Yes, that's Canada, folks. The NFL will dip its toes in the northern waters occasionally, and the Saints are more willing to do so than other teams it appears. The last Canadian prospect taken this high in the NFL draft was third-rounder Akiem Hicks by New Orleans in 2012 via Regina. And the only other player drafted from Manitoba? Israel Idonije, who had a nice career in the NFL.
Hicks didn't work out in New Orleans, but he found success with the New England Patriots last season after he was traded there and parlayed that into a big free-agent deal this offseason with the Chicago Bears.

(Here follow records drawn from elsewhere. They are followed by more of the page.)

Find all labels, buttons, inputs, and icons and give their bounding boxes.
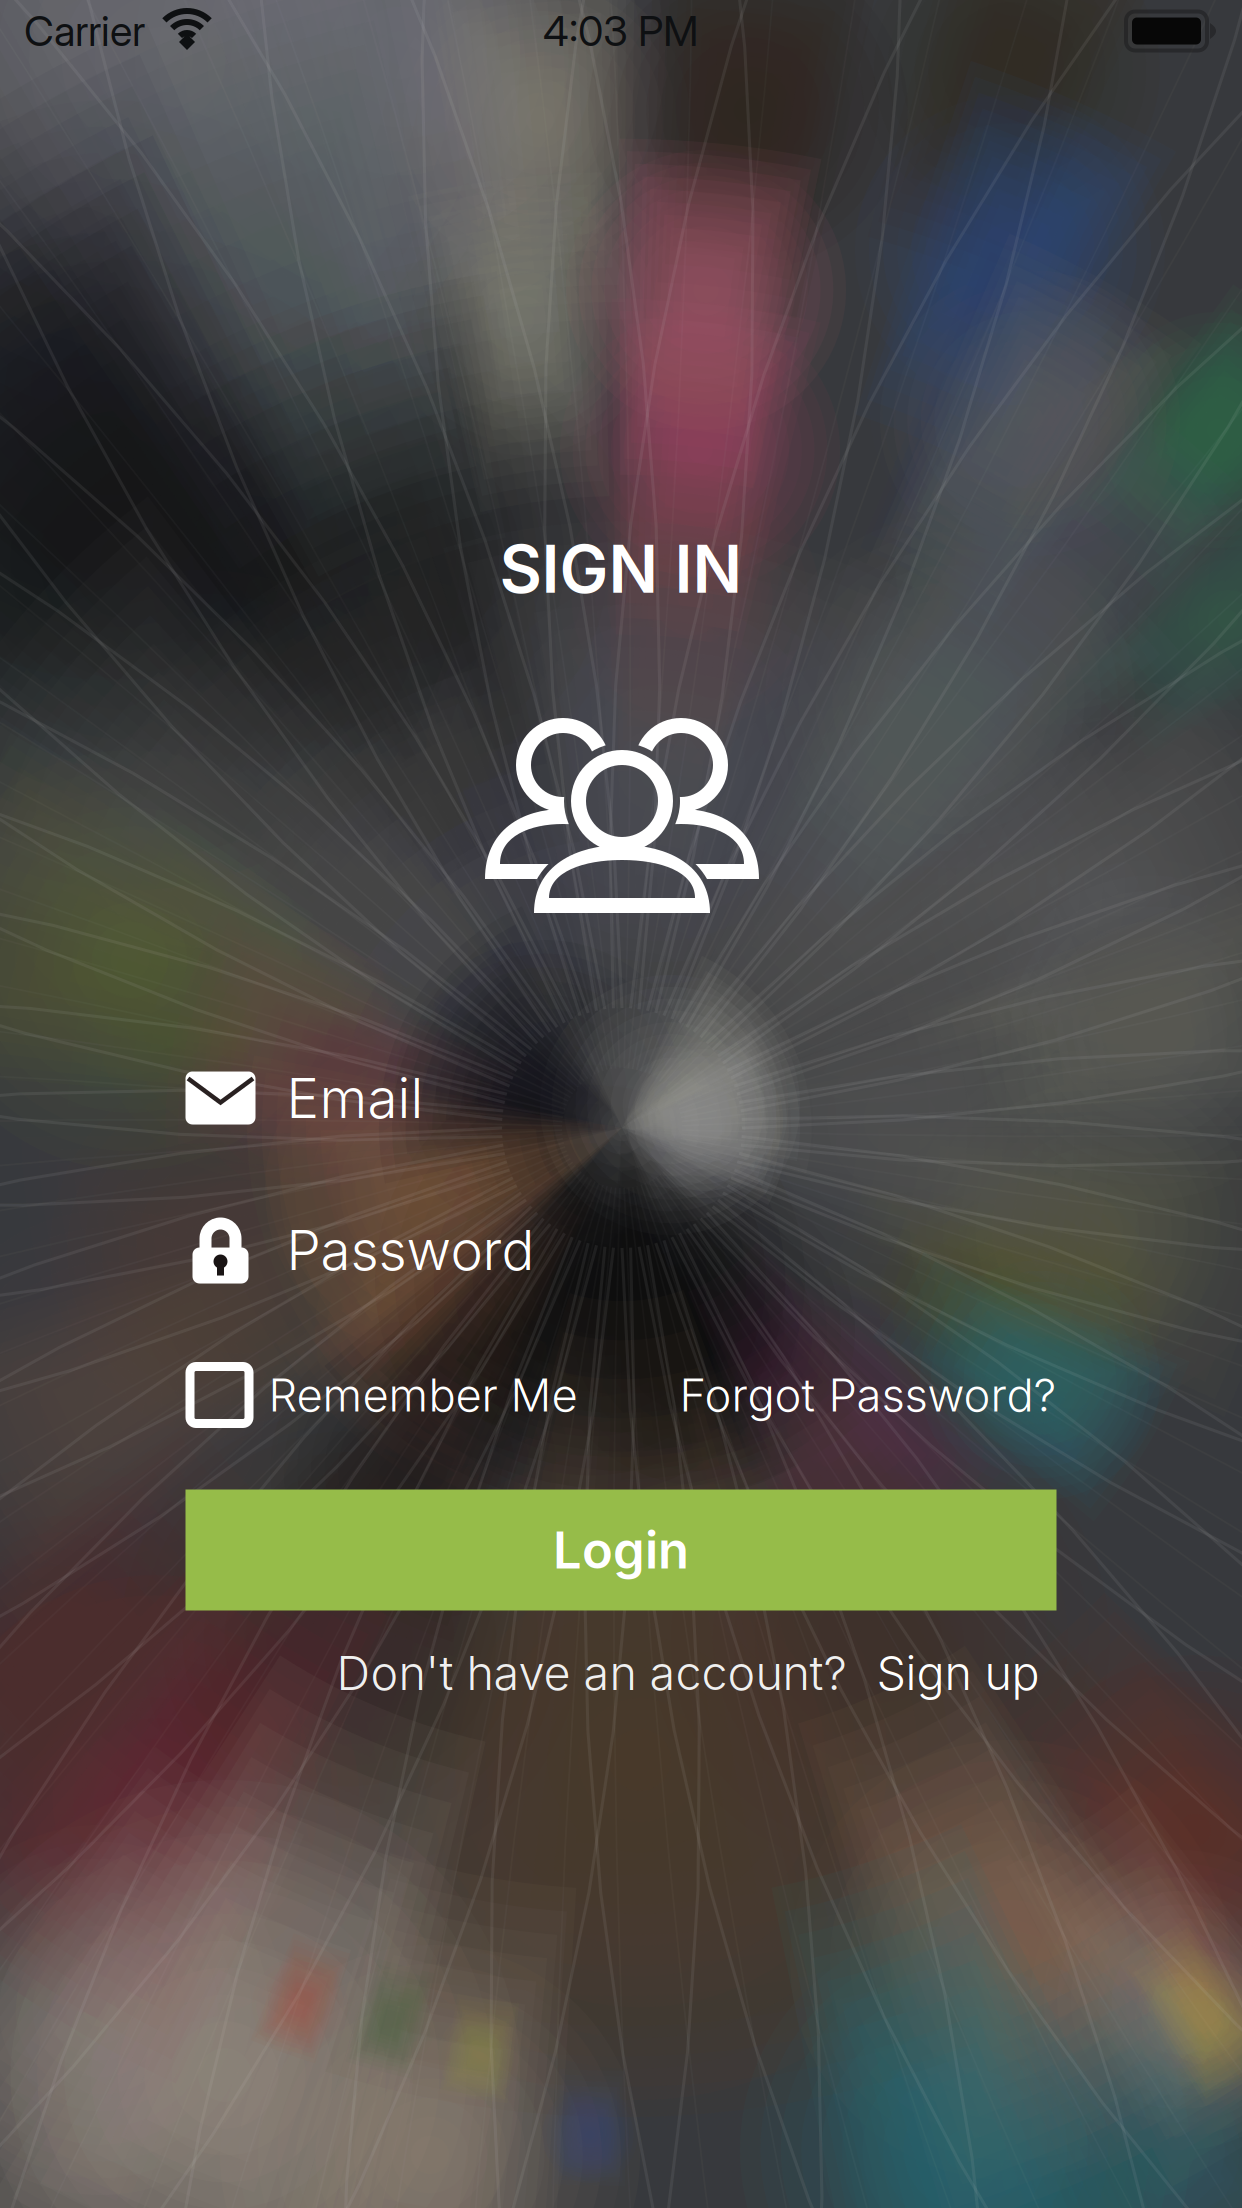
staticText: SIGN IN xyxy=(500,530,742,608)
staticText: Email xyxy=(286,1065,424,1131)
button[interactable]: Login xyxy=(186,1490,1056,1610)
staticText: Login xyxy=(553,1519,689,1581)
button[interactable]: Email xyxy=(186,1055,1056,1141)
staticText: Password xyxy=(286,1217,534,1283)
staticText: Forgot Password? xyxy=(680,1368,1056,1422)
staticText: Carrier xyxy=(24,6,145,56)
staticText: Remember Me xyxy=(268,1368,578,1422)
staticText: 4:03 PM xyxy=(543,6,699,56)
button[interactable]: Remember Me xyxy=(186,1362,578,1428)
button[interactable]: Password xyxy=(186,1207,1056,1293)
staticText: Sign up xyxy=(876,1645,1040,1701)
button[interactable]: Sign up xyxy=(876,1645,1040,1701)
button[interactable]: Forgot Password? xyxy=(680,1368,1056,1422)
staticText: Don't have an account? xyxy=(336,1645,846,1701)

Might Onyemata, who was invited to the East-West Shrine Game, pay off down the road? He only has played football for four years now and is in need of more seasoning and refinement. One CFL scout we spoke with noted Onyemata's incredible wingspan (82 inches) and strong short-area quickness (7.25 three-cone drill). He also bench pressed 225 pounds 33 times and had a great 10-yard split on his 40-yard dash: 1.66 seconds.
But he's raw, too, and the Saints need help now defensively. Still, the promise could be really good down the road.
From the scouting report:
"In my four years evaluating Canadian college players, he was by far the most productive defensive linemen as he dominated nearly every game. ... He was very impressive in the three games I evaluated and three practices [at the East West]. I have no doubt he can be a high-end starting [defensive tackle] in the CFL ... but I think he'll be a starter in time in the NFL. ... I think he is best suited to play [defensive end] in a [3-4 defense] but can be productive in that role or as a [4-3 defensive tackle]."
The Saints are not afraid to gamble, clearly, and Sean Payton and Co. just took another dice roll on a raw talent.